妫宜立刻摇头道:“不行!若是你因此有什么闪失,还让我这做姐姐的怎么见人?又怎么和你额娘交代?”
妫宁好说歹说,苦口婆心,就是不能说服这个姐姐。无奈之下,她赶紧给锦儿打眼色,其实锦儿内心也不愿自家格格冒险,可是她也不能违背主子的意愿,只好一咬牙道:“福晋!不如让锦儿代替格格去?”
妫宁、妫宜本来正在争执,被她这一句话给说愣了。妫宁先反应过来,笑道:“你怎么能代替我去?……”说到这里,妫宁却想到一个办法,便对妫宜道:“姐姐,不如这样:让我‘代替四福晋’探望妫宣姐姐,那‘四福晋’自然应当派自家的仆人旁边守护了?有人在边上守着,还怕别人害我吗?”
“你是说,明着去?”妫宜惊讶道。
“对!明着去。”妫宁笑道:“去看看自己的亲妹妹,这不违反什皇子府的什么规定吧?”
妫宜略一思索,拍手笑道:“此事我只需与我们爷禀明即可。他是讲道理的人,必然会答应的!”
胤禛果然是讲道理的人,而且他也很喜欢妫宁为妫宜设计的新形象——这使她看起来比以往更加动人。“这个妫宁格格看来还是很有用处的……”他板着脸同意了妫宜“派人探望病重姊妹”的请求,却忍不住将目光在妫宜身上多停留了一会儿。
妫宜敏锐的察觉了胤禛的心情,却掩饰着内心的喜悦,端庄恭谨的告退,回去告诉妫宁这个好消息!
正文 第一百零二章 冤家聚首(一)
第一百零二章 冤家聚首(一)
————城外?崇阳庵————
“所以,真相就是这么回事:你和令兄向清心阁的主人——我家大哥哥求救,然后就把那两个歹徒打跑了?就这么救了狗儿?最后还利用狗儿骗我到这里?”妫宁不可置信的盯着眼前正俯视着她的青年男子——张廷彖。
“差不多就是这么回事吧!但也不全对……我并没有骗你,只是采取权宜之策……”张廷彖微笑着解释着。
“你骗谁啊?!”妫宁打断张廷彖,非常不适应的仰着脑袋发火道:“我大哥哥的状况我还不晓得吗?他院子里一共只有四个仆婢:两个洒扫庭院的老仆人——每个都快入土了;一个负责洗衣服的大婶——每三天过来一次;还有一个厨子,他倒是年轻点,那也快四十岁了,而且他还是个瘸子!你告诉我,他们是怎么把那两个歹徒赶走的?”
张廷彖尴尬的咳嗽一声,摸摸鼻子,刚想俯身对妫宁说些什么,妫宁生气的摆摆手,很不淑女的顺势薅住他的脖领子威胁道:“你现在最好坐下讲话!我太讨厌你这么居高临下的了!”
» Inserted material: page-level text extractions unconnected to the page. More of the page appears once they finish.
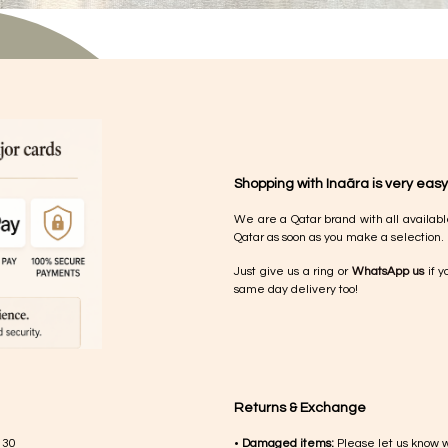
Shopping with Inaãra is very easy
We are a Qatar brand with all availabl
Qatar as soon as you make a selection.
Just give us a ring or
WhatsApp us
if y
same day delivery too!
Returns & Exchange
 30
•
Damaged items:
Please let us know 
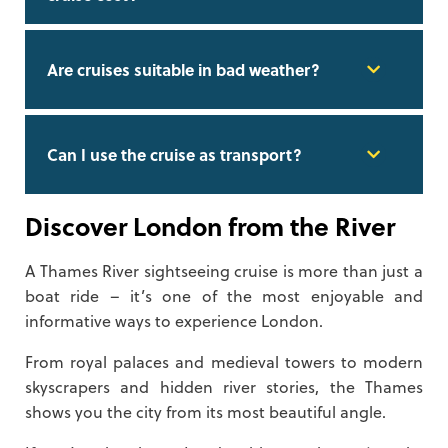
Are cruises suitable in bad weather?
Can I use the cruise as transport?
Discover London from the River
A Thames River sightseeing cruise is more than just a
boat ride – it’s one of the most enjoyable and
informative ways to experience London.
From royal palaces and medieval towers to modern
skyscrapers and hidden river stories, the Thames
shows you the city from its most beautiful angle.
同时,妫宁心中抱怨着:才多长时间不见啊?他怎么长的快赶上埃菲尔铁塔了?其实妫宁也长个子了,可惜她还是没有张廷彖长得快……可怜的女孩。
完全沉浸在“再一次”于智力上输给张廷彖的愤怒中,从而认为自己“被人耍了”的妫宁,甚至忽视了四只正瞪着她抓住张廷彖衣领的手的眼睛!
锦儿瞪着妫宁的手,简直不相信自己所看到的:自家格格什么时候做过这么出格的事?居然光天化日之下拽住一个年轻男子的衣衫……头还凑得那么近……她觉得自己一定是在做梦!绝对是在做梦……
墨心则坚持不眨眼睛——以防自己错过这么精彩的一幕,并指望能从中学习到点什么:四少爷果然不是一般人……只是这么用眼睛瞅着,就能让大姑娘和他这么亲近!
张廷彖有些不自然的将头偏向一边,尽量不去看妫宁那双漂亮的凤眼:“呃……我坐下,也请妫宁格格……”
“啊——放了我!我不是疯子,我要回家……”不等张廷彖说完,便被一个尖锐的女声打断。
这刺耳的利声划过妫宁的耳膜,终于令她清醒点了。她也意识到自己的动作有点出格,迅速的收回自己的双手,尴尬的将头偏在另一边。
这时,妫宁本家的大哥哥格冈肯敖布从侧门外走了进来,他用帕子擦了擦额头上的汗,正好看见妫宁和张廷彖这俩人的古怪姿势。
他奇怪了一下,倒也没太在意,只是笑着对妫宁道:“真是太好了!妫宁妹妹,我都想不到还能再见到你!”经过他这么一搅和,妫宁和张廷彖才摆脱了这奇怪的气场,锦儿和墨心也假装什么都没看到。
妫宁忙把他让过来坐,格冈肯敖布才坐下来,还没等和妫宁寒暄,门外一个上年纪的比丘尼便敲门进来道:“几位施主,请用茶!”说完,将手中一个托盘上的茶一一递给这三个宾客。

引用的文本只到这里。